Светлых глаз? Как это? — удивился Бен-Атар. И когда Абулафия с предельной точностью описал ему сочетание голубовато-изумрудного цвета ее глаз с соломенным цветом волос, напыщенно сравнив это сочетание с зеленью океанских волн, лижущих золотистый песок североафриканского побережья, в душе Бен-Атара чуть дрогнуло что-то, потому что напыщенные эти слова окончательно убедили его в любви Абулафии к этой новой женщине, а вдобавок заставили вдруг впервые осознать, что на свете могут существовать и такие евреи, даже самые отдаленные предки которых никогда не жили в Земле Израиля.
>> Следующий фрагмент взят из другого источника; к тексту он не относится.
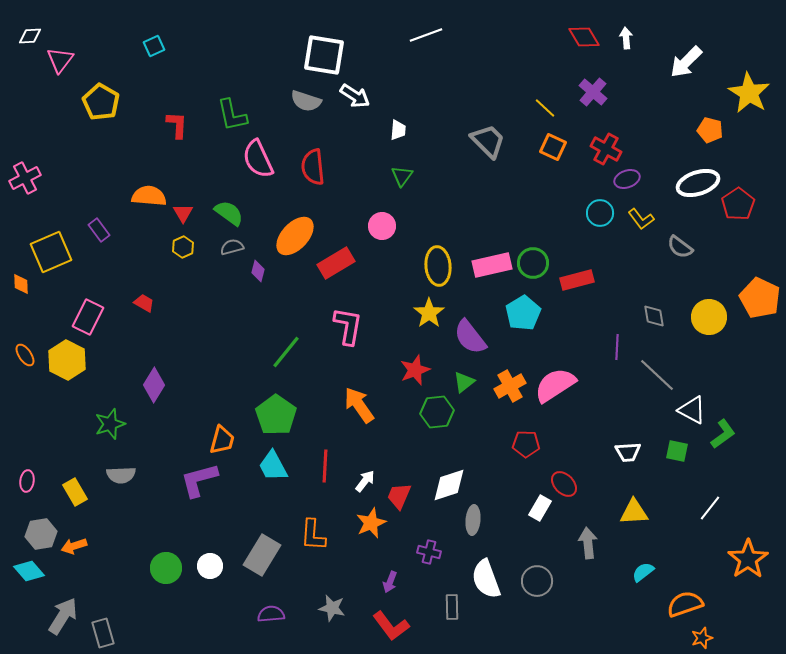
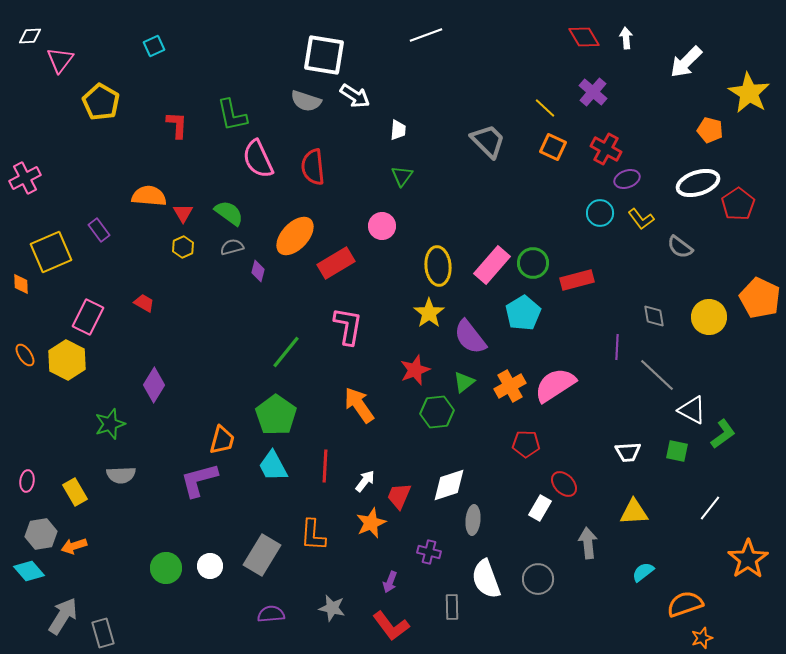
pink rectangle at (492, 265): rotated 36 degrees counterclockwise
gray circle at (537, 581): moved 1 px right, 2 px up
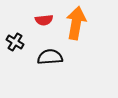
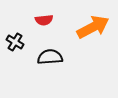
orange arrow: moved 17 px right, 4 px down; rotated 52 degrees clockwise
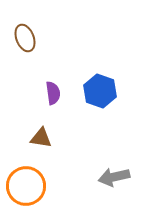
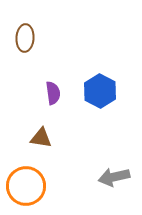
brown ellipse: rotated 24 degrees clockwise
blue hexagon: rotated 8 degrees clockwise
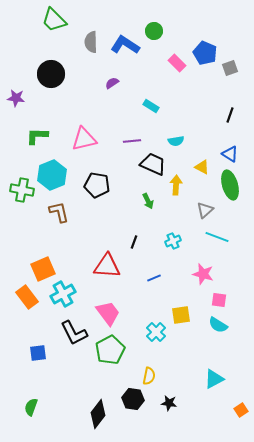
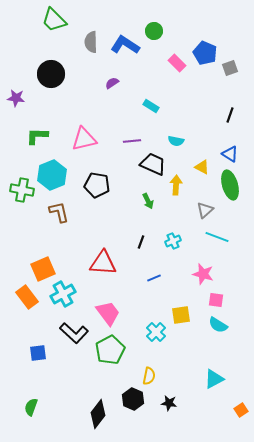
cyan semicircle at (176, 141): rotated 21 degrees clockwise
black line at (134, 242): moved 7 px right
red triangle at (107, 266): moved 4 px left, 3 px up
pink square at (219, 300): moved 3 px left
black L-shape at (74, 333): rotated 20 degrees counterclockwise
black hexagon at (133, 399): rotated 15 degrees clockwise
И кто знает, не был ли его жадный интерес к этим странным евреям, крови которых, видимо, коснулось когда-то семя свирепых светлоглазых викингов или, может быть, саксов, — не был ли этот его интерес в действительности еще одной, добавочной, подсознательной причиной нынешнего путешествия — того долгого пути, что сейчас, с момента их утреннего вступления в речные воды, вдруг окрасился какой-то неожиданной и особенной сладостью. Ибо эта франкская река так ласково и нежно обняла пришедший из далекого Магриба корабль и так понесла его, качая, на своей груди, как только любящая мать может нести, качая, своего ребенка. Верно, то был разгар лета, когда реки мелеют, и поэтому трудно было с уверенностью сказать, какова здесь глубина и не грозит ли днищу судна какая-нибудь скрытая опасность, но прозрачные теплые дали так и дышали приветливостью и надеждой, и уже с рассвета, несмотря на многочисленные повороты реки, они незаметно покрыли изрядное расстояние, а вечер меж тем все медлил и медлил в постепенно сходящей на нет, бледнеющей багровости заката. На их родине ночь наступала стремительно и внезапно, а здесь заход солнца всё запаздывал и длился, и сумеречный свет куда дольше сражался за жизнь. Бывалый капитан Абд эль-Шафи уже недели две назад приметил это постепенное удлинение сумерек, но в просторах моря медленное угасание солнечного света обычно волнует человека намного меньше, чем среди суши, на реке, где прибрежные заросли кладут красноватые блики на потемневшую речную воду. С самого утра привязанный к главной мачте, старый капитан, вопреки всем своим тревогам, наслаждался этим придуманным им, необычным способом кораблевождения, тонкие вожжи которого он то и дело дергал и натягивал сверху. И хотя, по мнению Бен-Атара и Абу-Лутфи, давно уже приспело время остановиться на ночлег, в душе капитана это наслаждение превышало все мыслимые страхи, и он продолжал вести корабль даже в темноте, полагаясь на зоркий взгляд маленького Эльбаза, который упорно оставался на верхушке мачты, чтобы оказаться первым, кто крикнет: «Руан!»